オランダ紀行(2) : 交通空間のゆるさについて

Yumat2010-08-29

たとえば二本以上の道路が交差するとき、日本では、よほど交通量が少ないところでないかぎり、たいてい信号によって交通が制御されます。もちろんヨーロッパにも信号はあちこちにありますが、交通量の多い交差点であるにもかかわらず、信号がない場合もあります。そのような交通空間を可能にする仕組みの一つが、ラウンドアバウトでしょう。その原理は、複数の道路の交差点を中心に円状の道路を設け、一つの道路から交差点に入ってきた車は、この円をまわりながら、自分の行きたい道に曲がってゆくというものです。もっとも有名なラウンドアバウトの一つは、パリの凱旋門のそれでしょう。ここには凱旋門を中心にして12本の道路が放射状に伸びてゆき、門を取り囲む道路には、大量の車がまるで水族館のいわしの群れのように、同じ方向にぐるぐると流れています。これでよくも事故が起こらないものだと、信号のある交差点に慣れている日本人の眼には見えるわけですが、このラウンドアバウトに象徴される交通空間の成り立ちが、ヨーロッパにおける社会関係の象徴として、時として語られることがあります。すなわち、ヨーロッパ社会では、(信号のような)外的・他律的な規制によって人々を制御するよりも、人々自身の内的・自律的な判断によって相互の関係を制御することが重視される、というふうに。かつて田中康夫氏が、どこかでそのような意味のことを言っていたと記憶しています。

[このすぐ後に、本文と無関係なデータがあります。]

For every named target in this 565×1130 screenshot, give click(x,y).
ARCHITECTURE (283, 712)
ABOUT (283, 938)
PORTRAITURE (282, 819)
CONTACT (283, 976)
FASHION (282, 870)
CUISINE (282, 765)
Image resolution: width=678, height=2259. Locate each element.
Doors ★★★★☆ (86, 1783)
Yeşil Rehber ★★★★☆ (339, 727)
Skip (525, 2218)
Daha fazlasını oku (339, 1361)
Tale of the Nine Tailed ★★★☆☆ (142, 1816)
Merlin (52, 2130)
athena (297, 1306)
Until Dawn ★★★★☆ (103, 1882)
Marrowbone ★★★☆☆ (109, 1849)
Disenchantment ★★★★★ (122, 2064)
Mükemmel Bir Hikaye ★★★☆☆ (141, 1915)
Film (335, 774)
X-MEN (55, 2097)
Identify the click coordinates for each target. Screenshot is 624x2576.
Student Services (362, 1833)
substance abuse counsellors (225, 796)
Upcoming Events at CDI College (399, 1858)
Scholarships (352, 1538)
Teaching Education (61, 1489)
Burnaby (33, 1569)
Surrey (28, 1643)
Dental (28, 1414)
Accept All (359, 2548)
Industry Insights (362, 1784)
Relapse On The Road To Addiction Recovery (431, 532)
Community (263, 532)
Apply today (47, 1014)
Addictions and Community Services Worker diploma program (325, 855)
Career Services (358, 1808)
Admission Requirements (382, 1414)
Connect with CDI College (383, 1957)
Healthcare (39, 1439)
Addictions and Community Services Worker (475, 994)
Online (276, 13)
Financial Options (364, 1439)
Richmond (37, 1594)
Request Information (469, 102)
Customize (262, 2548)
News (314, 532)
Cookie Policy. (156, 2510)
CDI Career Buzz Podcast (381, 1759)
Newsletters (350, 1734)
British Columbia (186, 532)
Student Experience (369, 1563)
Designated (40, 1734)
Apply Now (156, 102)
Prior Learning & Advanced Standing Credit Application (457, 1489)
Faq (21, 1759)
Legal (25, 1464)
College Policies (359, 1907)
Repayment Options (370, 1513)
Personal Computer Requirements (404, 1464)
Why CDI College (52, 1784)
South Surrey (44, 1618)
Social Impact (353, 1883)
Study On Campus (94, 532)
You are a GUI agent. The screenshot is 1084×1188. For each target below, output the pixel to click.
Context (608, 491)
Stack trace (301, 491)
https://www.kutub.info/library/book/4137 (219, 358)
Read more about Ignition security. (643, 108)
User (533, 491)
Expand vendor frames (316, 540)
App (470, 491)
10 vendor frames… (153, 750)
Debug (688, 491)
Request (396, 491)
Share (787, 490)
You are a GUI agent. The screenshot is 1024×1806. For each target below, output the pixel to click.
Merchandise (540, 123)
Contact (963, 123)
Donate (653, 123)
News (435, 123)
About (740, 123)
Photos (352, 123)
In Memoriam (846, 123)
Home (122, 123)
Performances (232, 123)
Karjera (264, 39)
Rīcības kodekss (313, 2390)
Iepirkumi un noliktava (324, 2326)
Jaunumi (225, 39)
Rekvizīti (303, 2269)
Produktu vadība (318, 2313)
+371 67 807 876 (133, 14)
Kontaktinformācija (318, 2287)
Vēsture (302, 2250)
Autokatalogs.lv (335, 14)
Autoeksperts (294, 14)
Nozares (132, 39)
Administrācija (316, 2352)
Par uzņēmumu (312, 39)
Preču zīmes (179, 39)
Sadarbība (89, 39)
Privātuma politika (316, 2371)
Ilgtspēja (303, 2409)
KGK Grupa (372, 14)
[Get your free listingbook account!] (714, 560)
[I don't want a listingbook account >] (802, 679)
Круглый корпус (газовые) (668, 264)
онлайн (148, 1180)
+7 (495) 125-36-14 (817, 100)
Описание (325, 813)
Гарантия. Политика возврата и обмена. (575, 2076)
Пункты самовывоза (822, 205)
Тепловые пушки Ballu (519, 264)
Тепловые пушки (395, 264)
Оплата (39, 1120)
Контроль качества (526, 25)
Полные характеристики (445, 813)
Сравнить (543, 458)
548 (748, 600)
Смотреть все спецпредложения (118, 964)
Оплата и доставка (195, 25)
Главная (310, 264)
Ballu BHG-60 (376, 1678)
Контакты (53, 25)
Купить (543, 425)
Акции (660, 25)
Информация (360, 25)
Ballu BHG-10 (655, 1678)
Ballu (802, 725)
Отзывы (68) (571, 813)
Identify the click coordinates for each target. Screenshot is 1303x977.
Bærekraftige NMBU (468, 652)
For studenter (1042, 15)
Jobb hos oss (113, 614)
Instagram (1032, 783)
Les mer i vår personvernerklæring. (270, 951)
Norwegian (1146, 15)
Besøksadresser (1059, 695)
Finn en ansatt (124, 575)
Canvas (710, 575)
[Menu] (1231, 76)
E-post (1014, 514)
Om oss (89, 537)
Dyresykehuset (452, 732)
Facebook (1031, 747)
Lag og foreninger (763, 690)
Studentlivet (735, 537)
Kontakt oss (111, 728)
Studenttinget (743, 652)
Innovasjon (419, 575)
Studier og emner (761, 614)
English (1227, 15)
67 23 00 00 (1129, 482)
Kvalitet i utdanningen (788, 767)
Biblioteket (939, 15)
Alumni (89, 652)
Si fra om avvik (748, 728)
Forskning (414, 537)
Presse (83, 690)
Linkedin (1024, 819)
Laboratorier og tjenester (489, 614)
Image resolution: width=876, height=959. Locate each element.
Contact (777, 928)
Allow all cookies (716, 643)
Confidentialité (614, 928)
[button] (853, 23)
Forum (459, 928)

しかしラウンドアバウトは、たしかに信号のような外的規制はないけれども、ラウンドアバウトそのものが、ある意図のもとに設計された装置であり、ラウンドアバウトに乗り入れる運転手は、自らの判断でそこに入り、他の車との間合いを測りながら、そこから出ていくけれども、そのタイミング以外にかんして、自主的判断の余地はありません。逆走することはもちろんどんな道路でもできませんが、止まったり、戻ったりすることもできません。また、そこにはそもそも車しか入れません。ラウンドアバウトのなかでは、自主的行動は一定の方向で収束するよう水路づけられているわけです――まさしく水族館のいわしの群れのように。


これでいくと、オランダの街はかなりな程度、自主性を尊重していると言えるかもしれません。と言っても、この国にもあるラウンドアバウトは、別段他と変わりません。むしろそれ以外のところ、たとえば人通りが多い中心街の交通空間を見て、そのように思ったのです。道路はトラム用、車・バス用、バイク・自転車用、歩行者用とレーンがわかれていますが、トラムの線路とそれ以外の道路に段差や仕切りがあるわけではなく、横断歩道もあまりないので、歩行者はてんで勝手にトラムの線路を横断してゆきます。その結果、トラムと歩行者が至近距離で交差するということも起こるけれども、トラムがあまりスピードを出さないので、危険な事態にはならないようです。


これはアムステルダムの次に訪れたデン・ハーグでも同じようで、しかもデン・ハーグには、信号自体があまりありません。もちろん街の隅々まで見たわけではもちろんありませんが、見たかぎりでは、HS駅近くにあるだけで、中心街や中央駅付近にはないようです。デン・ハーグは、人口50万人弱の町だから、交通量が少ないから信号を設置していないというのは明らかに違います。もしかしたら、信号がないほうがトラムや車の運転手は常に注意しなければならず、スピードを出せないのでより安全になるという判断で、わざと設置していないのかもしれません。実際、トラムはわりとこまめに一時停止します。


信号のような法的規制も、ラウンドアバウトのようなシステム的制御もないところで、立ち止まるという個々人の単純な動作によって事故を回避するという、この交通空間の“ゆるさ”に、物事を個々人の自主的判断に委ねるオランダ社会の姿を垣間見たのでした。